Rozdział otwierający omawia bardzo szczegółowo ewolucję mitów i podań, sposób przekazywania tych historii w formie przekazów ustnych, bajek, czy publikacji w formie opowiadań, artykułów i książek. Tak docieramy do analizy dwóch publikacji: jednej George'a Smith'a z 1747 roku, drugiej James Clarke'a z 1787 roku.
Choć doniesienia Smith'a i Clarke'a są podobne, posiadają uderzające różnice. Zazwyczaj publicyści przemycają do swojej twórczości również swoje uprzedzenia społeczne i polityczne, nie wspominając o religijnych. Potrzeba wręcz mikroskopowej analizy, aby uwzględnić takie wpływy w podobnych przekazach.
Przeglądając historie paranormalne zapisane w książkach, historie opowiadane przez pokolenia i opowieści będące częścią kultury narodów, armia duchów i fantomów została poddana szczegółowej analizie. Coleridge, Wordsworth, Sir Walter Scott i wielu innych, miało swój udział w podtrzymywaniu podobnych historii przy życiu, oraz, co najważniejsze, kształtowaniu dzisiejszych mitów poprzez takie opowieści.
Oprócz całej paranormalnej otoczki takie historie często posiadają drugie dno i Matthews poszukuje również racjonalnych wyjaśnień, analizuje te, które przez lata były uważane za wywołujące manifestacje i dotyczyło to również zjawisk wywołanych przez meteory, oraz tzw. widmo Brocken.
Książka rozpoczyna się od analizy wydarzenia pod Souther Fell, ale posiada również oryginalną, pełną wersję słynnego mitu Edge Hill o podniebnej walce dwóch armii złożonych z duchów.
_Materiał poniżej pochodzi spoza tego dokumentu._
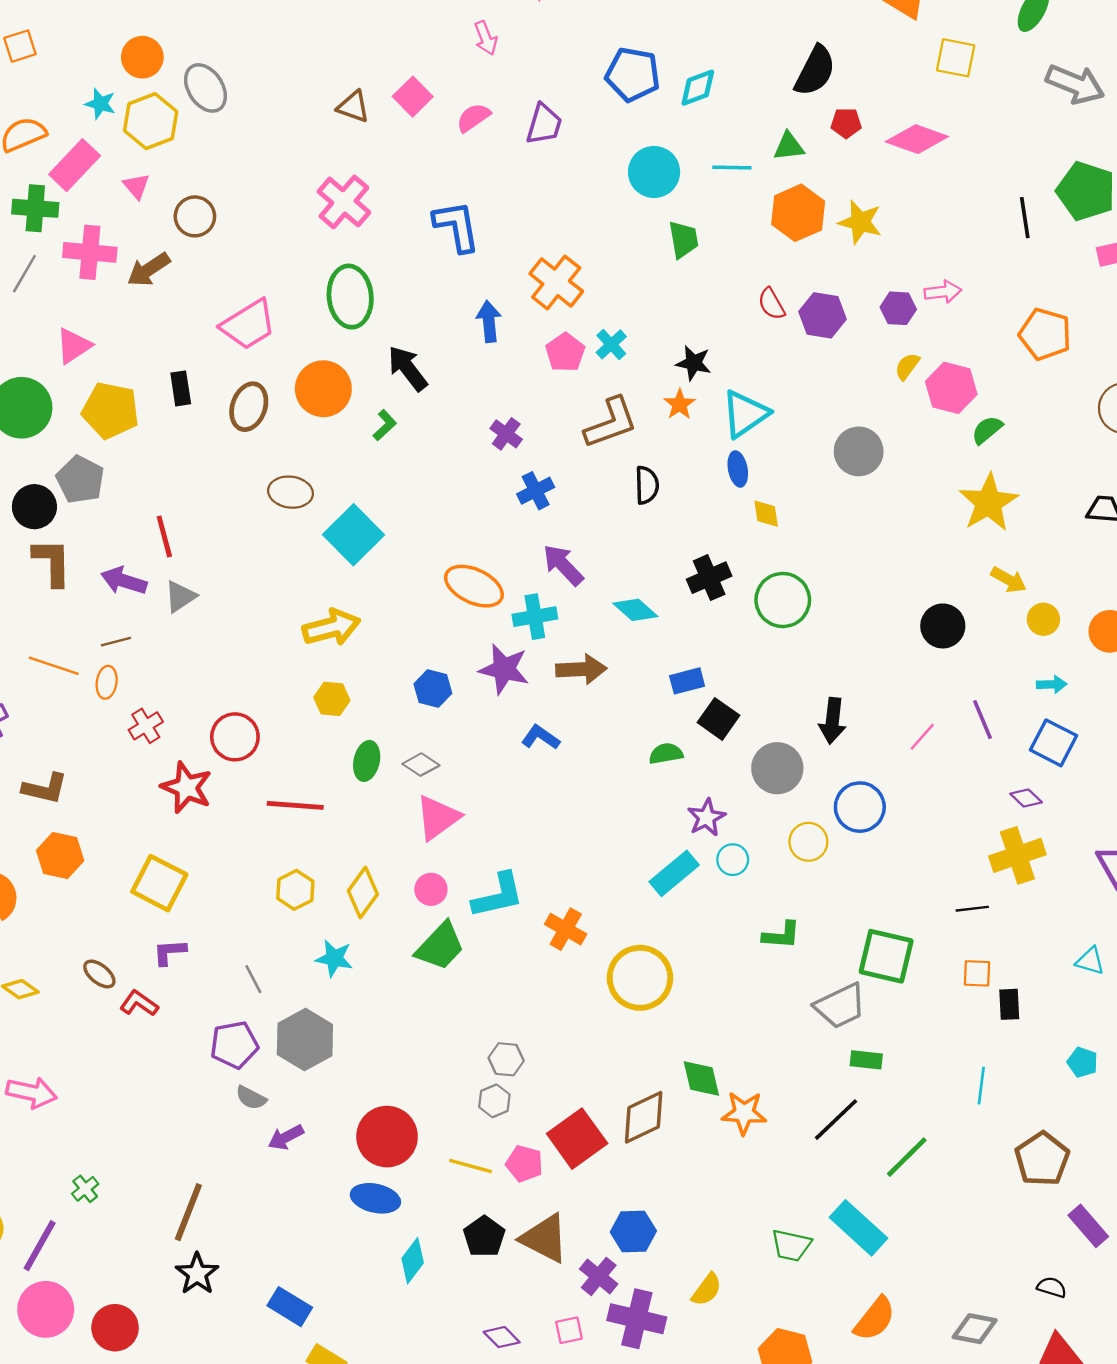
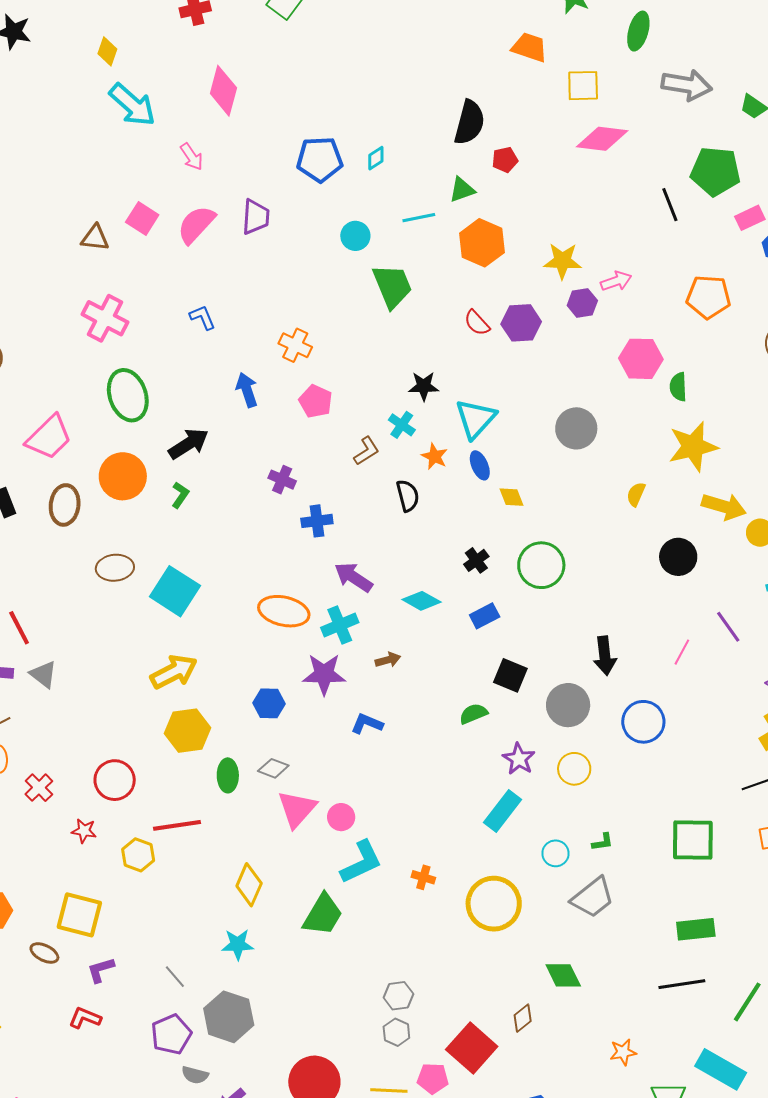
cyan diamond: (698, 88) -> (376, 158), size x0.7
pink semicircle: (473, 118) -> (196, 225), size x1.4
pink diamond: (917, 139) -> (602, 139), moved
cyan circle: (654, 172) -> (355, 236), size x0.7
yellow star: (860, 222) -> (563, 261), moved
blue L-shape: (457, 226) -> (203, 317), size x0.6
green trapezoid: (683, 239) -> (392, 286), size x1.4
orange cross: (556, 282) -> (295, 345), size x0.7
cyan cross: (611, 344) -> (402, 425), moved
yellow semicircle: (907, 366) -> (636, 494), moved
black arrow: (408, 368) -> (189, 444), turned 108
orange star: (680, 404) -> (434, 456), moved
brown L-shape: (611, 423) -> (366, 451), size x0.6
green semicircle: (987, 430) -> (678, 387), turned -40
blue cross: (536, 491) -> (317, 521), turned 32
yellow star: (989, 503) -> (693, 447), turned 30
black cross: (709, 578) -> (476, 560), size x0.7
yellow arrow: (1009, 580) -> (724, 506), size x1.4
gray triangle: (180, 596) -> (43, 674), turned -36
brown arrow: (581, 669) -> (388, 660), size x0.6
blue rectangle: (687, 681) -> (485, 616), moved
yellow hexagon: (332, 699) -> (188, 731), size x1.5
red star: (187, 787) -> (84, 831), size x0.6
yellow circle: (808, 842) -> (574, 769), moved
cyan circle: (733, 860) -> (555, 853), moved
pink circle: (431, 889) -> (341, 817), moved
yellow hexagon: (295, 890) -> (138, 855), moved
orange cross: (566, 929) -> (423, 877), size x0.7
green L-shape: (781, 935) -> (603, 842), size x0.7
brown ellipse: (99, 974) -> (44, 953), moved
gray trapezoid: (840, 1006) -> (593, 898), moved
green rectangle: (866, 1060) -> (696, 929), size x1.4
orange star: (744, 1113) -> (623, 1052), moved, size x0.7
brown diamond: (644, 1117) -> (523, 1018), size x0.6
black line: (836, 1120) -> (682, 984), turned 48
Znajdziemy tam również kilka innych opowieści o duchach i upiorach przedstawionych bez zmian w oparciu o historyczny, źródłowy materiał.
Trudno się tak naprawdę przyczepić do czegokolwiek, praca jest dobrze przemyślana i metodyczne podejście do tematu pozwala na kształtowanie własnego poglądu na dany temat. Analiza prawie trzechsetletnich przekazów za pomocą „gęstego grzebienia” będzie satysfakcjonująca nawet dla najbardziej wymagających czytelników.